冯岩推门进来时,脸上堆着一种罕见的、近乎讨好的笑。
他手里捏着那份新合同,纸张边缘在日光灯下泛着微弱的光。
“子墨,董事长亲自批的,涨三倍。”他的声音比平时软了三分,“今晚就签,明天生效。
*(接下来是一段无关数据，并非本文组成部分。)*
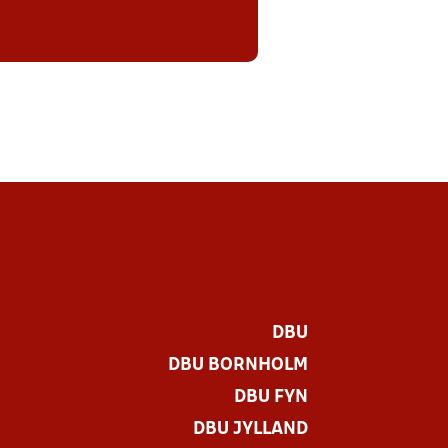
DBU
DBU BORNHOLM
DBU FYN
DBU JYLLAND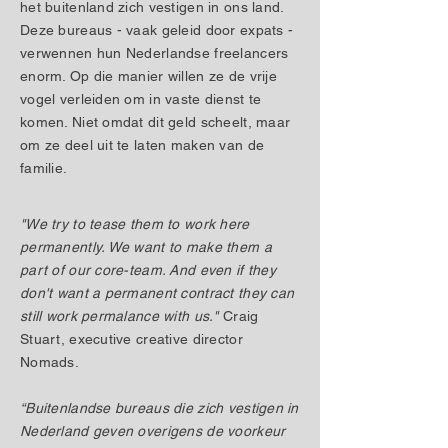
het buitenland zich vestigen in ons land.
Deze bureaus - vaak geleid door expats -
verwennen hun Nederlandse freelancers
enorm. Op die manier willen ze de vrije
vogel verleiden om in vaste dienst te
komen. Niet omdat dit geld scheelt, maar
om ze deel uit te laten maken van de
familie.
"We try to tease them to work here
permanently. We want to make them a
part of our core-team. And even if they
don't want a permanent contract they can
still work permalance with us."
Craig
Stuart, executive creative director
Nomads.
“Buitenlandse bureaus die zich vestigen in
Nederland geven overigens de voorkeur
”
我看着他,没接话。
办公室很静,能听见中央空调出风口细微的嘶嘶声。
我从抽屉里拿出两样东西。
一份是谢宇那边寄来的录用通知书,另一份是今早打印好的辞职信。
我把它们叠在一起,慢慢推过桌面。
冯岩的笑容一点点僵住,像是糊在脸上的泥浆,慢慢干裂。
他嘴唇动了动,没发出声音。
三十分钟后,董事长的电话来了。
秘书的声音压得很低,只说马总想见我,现在。
我走进那间阔大的办公室时,只开了盏台灯。
马长荣陷在皮质转椅里,半边脸埋在阴影中。
他喉咙里滚出沙哑的声音,像砂纸磨过木头。
“年轻人,”他说,手指无意识地敲着桌面,“有些事,做得太绝,对谁都没好处。”
我没坐下。
窗外,城市夜景流光溢彩,而这间屋子里的空气,却沉得能拧出水来。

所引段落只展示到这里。